Overall, the safety profile of alendronate in this study was favorable; the number of patients who experienced a drug-related adverse event was equal between the alendronate and control groups (eight patients in each group), and the number of occurrences of GI-related adverse events wasdrug similar (alendronate group, 10 occurrences; control group, 7 occurrences). However, it should be noted that a serious adverse event occurred in one patient receiving alendronate that was GI in nature (eg, nausea, vomiting, and GI discomfort) and may have been attributable to the study drug. In general, the potential risk of adverse effects may be higher in this population and needs to be monitored. Furthermore, prescribing bisphosphonates to women with child-bearing potential needs to be considered carefully, since therapy with bisphosphonates is not recommended in pregnant women.

One of the limitations of our study is that it was difficult to recruit patients, and we were challenged by the relatively small sample size. We did not see a statistically significant difference in the rate of new vertebral fractures in the treatment group vs the control group. When the results of this study and those of Aris et al are considered together, the findings clearly indicate that daily or weekly alendronate treatment increases BMD in young adults with CF. Treatment is organized and realized with My Canadian Pharmacy.

As in patients with primary osteoporosis, the greatest number of fractures occur in those with osteopenia and not with osteoporosis, while the relative fracture risk is greatest in those with osteoporosis. This suggests that factors other than BMD need to be taken into consideration when determining fracture risk. In CF patients, other factors such as vitamin D deficiency and calcium malabsorption, poorer health status, and the disease itself may be additional risk factors for the occurrence of fractures. These factors need to be taken into consideration when contemplating treatment. The decline in BMD over 1 year suggests that the control group had accelerated bone loss. Given this decline, we would recommend that a BMD test be performed annually or every second year, and that it include an assessment of gonadal status, with intervention considered if accelerated bone loss persists despite conservative therapy with exercise, calcium, and vitamin D. Anyone who is likely to require an organ transplant in the next few years should also be considered for treatment, given that these patients are at high risk for fracture in the year following the transplant.

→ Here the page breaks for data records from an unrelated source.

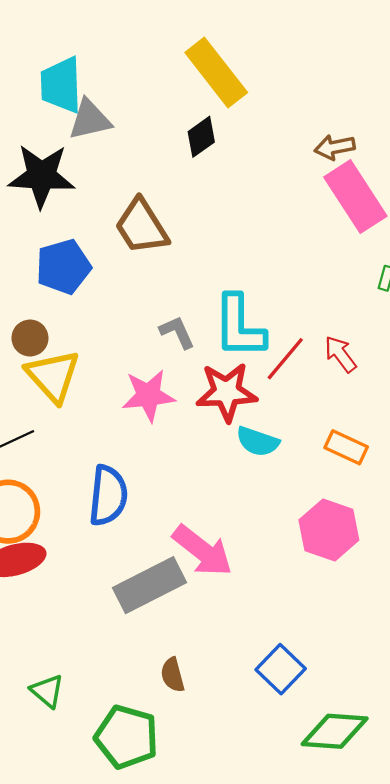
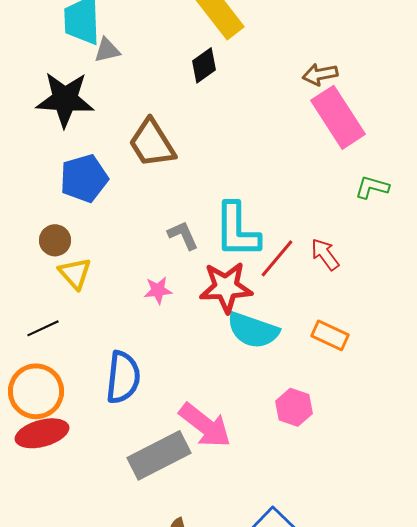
gray triangle: (90, 120) -> (107, 50), size x0.7
yellow triangle: (53, 376) -> (75, 273), size x0.7
pink star: (148, 395) -> (158, 290), size x0.6
cyan semicircle: (258, 441) -> (253, 330), size x1.4
pink hexagon: (329, 530) -> (294, 407), moved, size x0.7

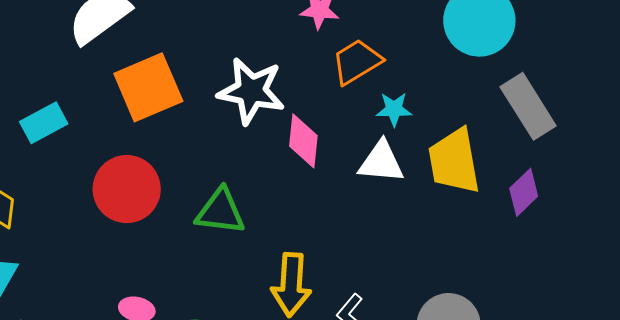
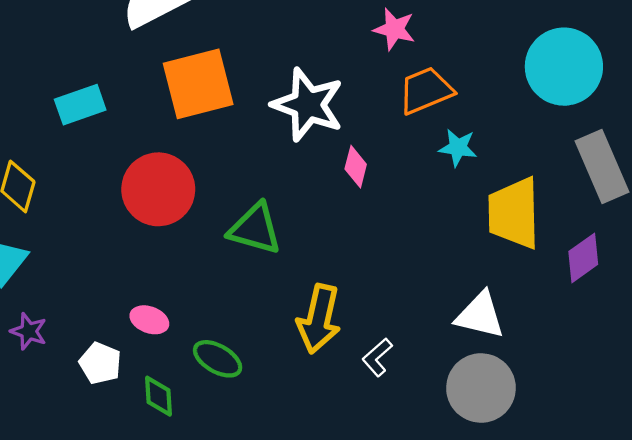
pink diamond: (303, 141) -> (356, 167), size x0.7
white triangle: (381, 162) -> (480, 315), moved

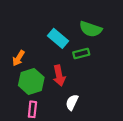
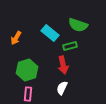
orange arrow: (18, 58) -> (16, 38), moved
red arrow: (59, 76) -> (63, 65), moved

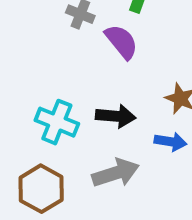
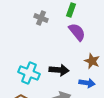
purple semicircle: (122, 42) -> (77, 32), moved

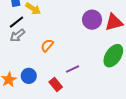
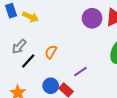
black line: (17, 22) -> (28, 61), moved
blue circle: (29, 76) -> (51, 86), moved

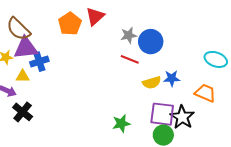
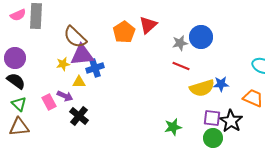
blue circle: (151, 42) -> (201, 37), moved
yellow semicircle: (152, 83) -> (202, 88), size x1.4
purple square: (162, 114) -> (212, 118), size x0.7

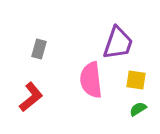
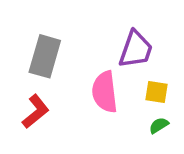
gray rectangle: (39, 49) -> (45, 56), size x1.8

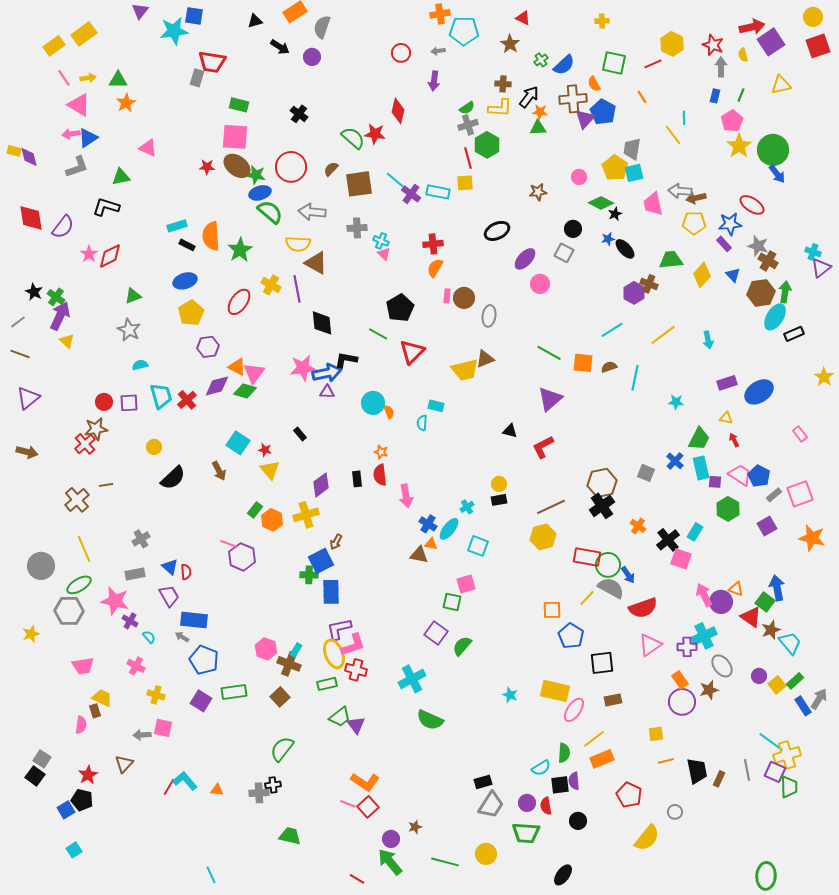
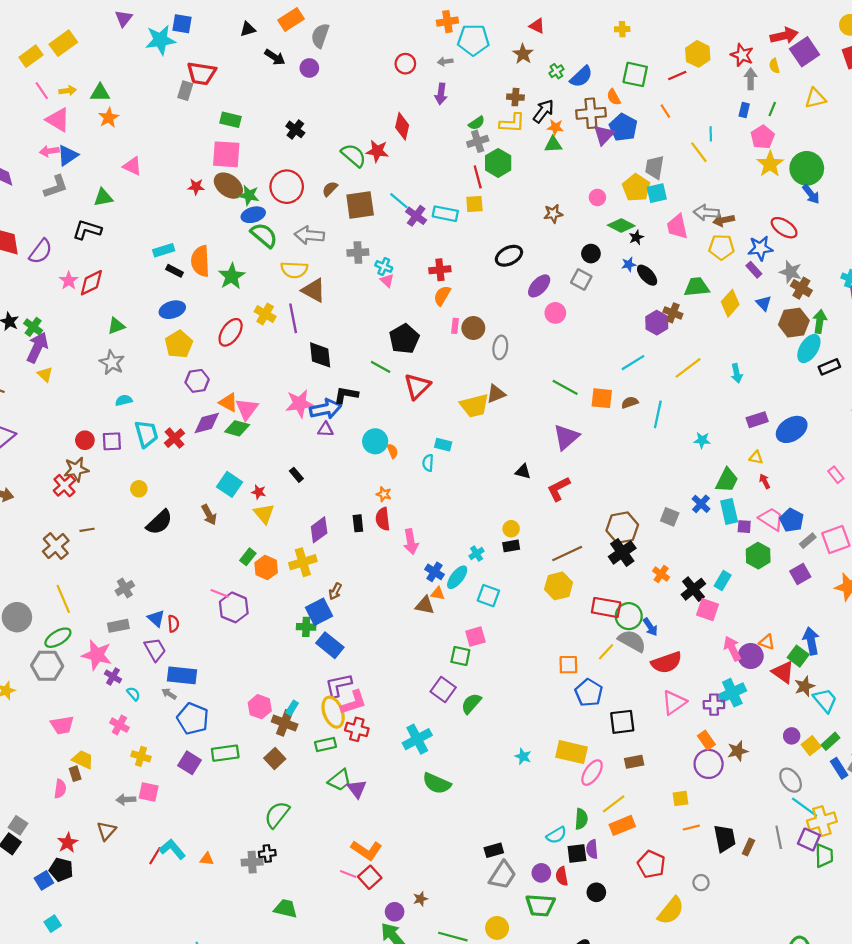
blue rectangle: (331, 592) -> (330, 645), turned -50
gray ellipse: (722, 666) -> (791, 780), moved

In this multicenter, double-blind trial of young adults with CF and low bone mass, treatment with alendronate (70 mg once weekly) was well tolerated and demonstrated a clinically significant increase in BMD over 12 months compared with placebo. In the control arm, daily administration of vitamin D (800 IU) and calcium (1,000 mg) demonstrated no improvement of BMD over 12 months. The number of side effects was similar in both groups, suggesting that alendronate is a safe and effective treatment for CF-related bone disease.